As of last weekend, Côte D’Ivoire has two competing presidents: incumbent president Laurent Gbagbo, and is challenger Alassane Ouattara, whom the international community considers the winner of the run-off election. The electoral commission, controlled by Ouattara’s party RDR, certified the result of the Nov. 28 runoff and declared Ouattara the winner with 54 percent of the votes. The Ivoirian Constitutional Court, however, is controlled by Gbago’s party FPI and it refused to certify the result. So Gbago was declared the winner by his supporters and sworn in – the same day Ouattara was sworn in at an Abidjan hotel guarded by UN troops.

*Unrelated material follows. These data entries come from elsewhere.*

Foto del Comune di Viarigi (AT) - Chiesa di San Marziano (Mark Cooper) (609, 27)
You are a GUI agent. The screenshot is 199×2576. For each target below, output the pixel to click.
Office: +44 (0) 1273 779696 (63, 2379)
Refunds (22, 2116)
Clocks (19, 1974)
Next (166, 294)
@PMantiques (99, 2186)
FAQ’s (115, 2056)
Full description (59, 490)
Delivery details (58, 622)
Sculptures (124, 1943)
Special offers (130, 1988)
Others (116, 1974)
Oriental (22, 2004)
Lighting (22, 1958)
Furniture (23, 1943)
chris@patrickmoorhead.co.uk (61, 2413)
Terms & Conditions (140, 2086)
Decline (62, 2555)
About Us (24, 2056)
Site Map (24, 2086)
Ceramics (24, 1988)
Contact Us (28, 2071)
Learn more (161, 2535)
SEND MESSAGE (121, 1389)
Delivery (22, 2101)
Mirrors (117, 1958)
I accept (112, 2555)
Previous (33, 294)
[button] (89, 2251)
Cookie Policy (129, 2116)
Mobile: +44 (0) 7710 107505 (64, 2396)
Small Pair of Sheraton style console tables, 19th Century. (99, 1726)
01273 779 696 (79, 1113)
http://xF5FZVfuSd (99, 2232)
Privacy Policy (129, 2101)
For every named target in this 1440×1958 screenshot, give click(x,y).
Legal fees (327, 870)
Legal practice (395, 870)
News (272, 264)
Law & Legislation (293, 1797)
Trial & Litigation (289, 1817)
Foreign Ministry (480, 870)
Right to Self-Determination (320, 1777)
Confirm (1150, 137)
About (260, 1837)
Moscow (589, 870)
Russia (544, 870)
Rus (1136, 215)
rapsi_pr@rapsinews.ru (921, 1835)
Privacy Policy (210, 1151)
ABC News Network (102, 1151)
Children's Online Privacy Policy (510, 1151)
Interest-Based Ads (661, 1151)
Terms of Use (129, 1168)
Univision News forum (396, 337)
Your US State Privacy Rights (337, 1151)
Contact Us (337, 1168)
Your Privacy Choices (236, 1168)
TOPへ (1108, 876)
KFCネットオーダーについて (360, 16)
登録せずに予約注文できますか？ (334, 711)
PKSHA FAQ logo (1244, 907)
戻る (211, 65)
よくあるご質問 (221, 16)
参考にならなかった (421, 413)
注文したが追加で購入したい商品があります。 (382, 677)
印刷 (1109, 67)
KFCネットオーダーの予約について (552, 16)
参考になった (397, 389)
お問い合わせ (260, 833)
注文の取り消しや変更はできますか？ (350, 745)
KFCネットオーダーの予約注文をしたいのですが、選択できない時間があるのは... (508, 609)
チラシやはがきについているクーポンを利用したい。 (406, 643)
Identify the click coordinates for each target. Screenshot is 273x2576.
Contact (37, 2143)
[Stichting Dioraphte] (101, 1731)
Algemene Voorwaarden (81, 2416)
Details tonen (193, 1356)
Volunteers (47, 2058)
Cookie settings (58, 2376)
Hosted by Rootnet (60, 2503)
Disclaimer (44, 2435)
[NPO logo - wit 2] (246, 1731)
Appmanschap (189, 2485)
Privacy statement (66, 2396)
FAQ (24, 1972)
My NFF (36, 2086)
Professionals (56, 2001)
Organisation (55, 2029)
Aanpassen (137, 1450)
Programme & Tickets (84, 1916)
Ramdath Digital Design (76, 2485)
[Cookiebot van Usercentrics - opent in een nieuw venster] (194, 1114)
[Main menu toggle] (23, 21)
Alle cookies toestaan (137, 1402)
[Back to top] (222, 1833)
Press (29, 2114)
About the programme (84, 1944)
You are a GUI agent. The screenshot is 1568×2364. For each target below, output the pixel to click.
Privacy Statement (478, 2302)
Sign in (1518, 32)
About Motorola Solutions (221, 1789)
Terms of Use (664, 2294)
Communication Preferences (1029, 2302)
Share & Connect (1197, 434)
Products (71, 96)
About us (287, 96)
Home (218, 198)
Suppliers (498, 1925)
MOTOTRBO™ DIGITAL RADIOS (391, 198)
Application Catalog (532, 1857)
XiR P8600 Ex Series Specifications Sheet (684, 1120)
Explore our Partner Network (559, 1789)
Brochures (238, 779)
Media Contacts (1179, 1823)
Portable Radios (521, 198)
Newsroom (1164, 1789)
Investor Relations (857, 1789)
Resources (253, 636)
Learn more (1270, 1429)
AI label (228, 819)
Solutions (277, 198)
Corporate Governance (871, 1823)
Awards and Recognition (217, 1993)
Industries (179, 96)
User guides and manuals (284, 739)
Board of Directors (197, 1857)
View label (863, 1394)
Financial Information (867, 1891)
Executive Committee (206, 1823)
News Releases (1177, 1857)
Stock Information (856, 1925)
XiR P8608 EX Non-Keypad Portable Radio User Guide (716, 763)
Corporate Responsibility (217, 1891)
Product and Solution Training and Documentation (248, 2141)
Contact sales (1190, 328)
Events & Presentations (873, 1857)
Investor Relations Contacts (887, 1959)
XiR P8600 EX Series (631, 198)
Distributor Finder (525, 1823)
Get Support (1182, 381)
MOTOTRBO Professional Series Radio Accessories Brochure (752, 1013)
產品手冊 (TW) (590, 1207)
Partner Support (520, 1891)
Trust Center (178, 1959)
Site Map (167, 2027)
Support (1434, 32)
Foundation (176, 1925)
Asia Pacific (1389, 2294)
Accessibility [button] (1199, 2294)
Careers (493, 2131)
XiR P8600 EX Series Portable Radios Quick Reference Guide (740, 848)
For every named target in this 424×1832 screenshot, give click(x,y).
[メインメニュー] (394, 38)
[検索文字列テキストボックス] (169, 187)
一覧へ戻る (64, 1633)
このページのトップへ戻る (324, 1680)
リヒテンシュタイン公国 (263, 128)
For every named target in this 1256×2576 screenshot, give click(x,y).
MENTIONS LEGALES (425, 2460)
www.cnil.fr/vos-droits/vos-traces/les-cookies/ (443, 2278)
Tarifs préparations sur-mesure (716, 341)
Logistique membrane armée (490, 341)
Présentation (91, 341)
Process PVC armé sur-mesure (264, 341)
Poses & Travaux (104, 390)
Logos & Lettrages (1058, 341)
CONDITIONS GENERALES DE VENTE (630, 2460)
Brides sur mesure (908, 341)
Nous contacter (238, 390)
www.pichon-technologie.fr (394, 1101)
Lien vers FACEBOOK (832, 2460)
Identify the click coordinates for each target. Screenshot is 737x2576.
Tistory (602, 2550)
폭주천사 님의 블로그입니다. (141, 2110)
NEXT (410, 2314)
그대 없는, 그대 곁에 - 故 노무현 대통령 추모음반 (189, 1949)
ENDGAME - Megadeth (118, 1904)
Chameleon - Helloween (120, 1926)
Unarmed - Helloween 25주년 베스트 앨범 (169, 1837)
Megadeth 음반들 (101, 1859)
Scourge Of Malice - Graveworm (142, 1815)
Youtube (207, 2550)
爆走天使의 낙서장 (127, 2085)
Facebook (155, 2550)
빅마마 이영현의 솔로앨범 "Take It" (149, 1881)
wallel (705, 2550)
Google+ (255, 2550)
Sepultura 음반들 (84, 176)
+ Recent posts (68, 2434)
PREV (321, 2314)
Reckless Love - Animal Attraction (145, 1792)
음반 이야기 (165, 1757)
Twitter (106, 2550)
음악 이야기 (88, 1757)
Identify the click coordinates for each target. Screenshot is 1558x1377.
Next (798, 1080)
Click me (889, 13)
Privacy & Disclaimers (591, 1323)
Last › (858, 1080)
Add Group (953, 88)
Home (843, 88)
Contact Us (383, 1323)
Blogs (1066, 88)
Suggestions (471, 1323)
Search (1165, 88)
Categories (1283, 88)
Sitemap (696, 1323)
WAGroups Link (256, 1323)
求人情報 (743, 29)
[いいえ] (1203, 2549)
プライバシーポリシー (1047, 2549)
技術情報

On the surface the situation looks simple – the ruling party is clinging to power, supported by the army. But it’s not that simple. Yes – Gbago and his party are clinging to power and it does look like they lost a reasonably fair election. But this is so much more complicated than a mere political power struggle because of the ethnic dimension. Simply put, the country is divided North vs. South and Gbago is supported by the South – dominated by Kwa and Krou – and Ouattara is supported by the North – home of the Gour and Mandé people. Currently the North is controlled by the rebel “New Forces” who support Ouattara and the South by the regular military, which supports the Gbago and the Status Quo.

That’s not all. Apparently there has been a long-running dispute regarding Ouattara’s eligibility to run for office at all.

Back in 1992, Gbago and his supporters, who were then in the opposition to the ruling PDCI, accused then-prime-minister Ouattara (under President Boigny) of being disloyal and beholden to foreign influence. After Ouattara’s faction split from the ruling PDCI to form the RDR, Gbago’s FPI allied with the ruling PDCI in the ’95 elections and began to pursue the notion of “Ivoirité” in politics – essentially to undermine Ouattara’s and his fellow Northerner’s patriotic credibility. This campaign resulted in regional and ethnic polarization in Côte D’Ivoire that culminated in the split of the country after a rebellion in 2002. (Source:

The fundamental problem here is tribal/ethnic politics – typical for West Africa, and not uncommon in other parts of the world. Whenever political fault lines line up with tribal or ethnic division, or religious or cultural divisions, it is hard to build trust. Trust, however, is essential to a democracy.  There has to be some basic level of trust that if my side loses an election, the other side will 1) honor the rule of law and 2) cede power should my side win next time.

So these are precisely the reasons why Gbago won’t leave. He assumes that Ouattara and “his people” will take over and wrest all the jobs and the lucrative little junkets from his people. And who’s to say he is wrong about that? And he and his people have no trust that the new regime will treat them fairly, and/or step down should he win a future election.

In addition, in countries like Côte D’Ivoire, deposed politicians have no K-Street to go to. There are probably not many well-paid lobbying jobs to be had. So where does the ancien politicien go? What retirement benefits are  there for all the former heads-of-state? So what incentive do they have not to try with all their might to cling to power?

So I think it would behoove M. Ouattara to reach out to Gbago and try to reassure him (and his allies) that he will be a president of all Ivoirians, and that he will uphold the rule of law, and that there will be “retirement benefits” for Gbago and his allies. Much is at stake in Côte D’Ivoire right now. If this transition is not reasonably peaceful, it might spoil the chances of furthering democracy in that country for a long time. And it will have ripple effects across the continent. Côte D’Ivoire’s leadership must rise to the occasion and find a solution, a path to build trust, like Ghana did. If Ouattara and Gbago can pull it off, it will be a historic achievement.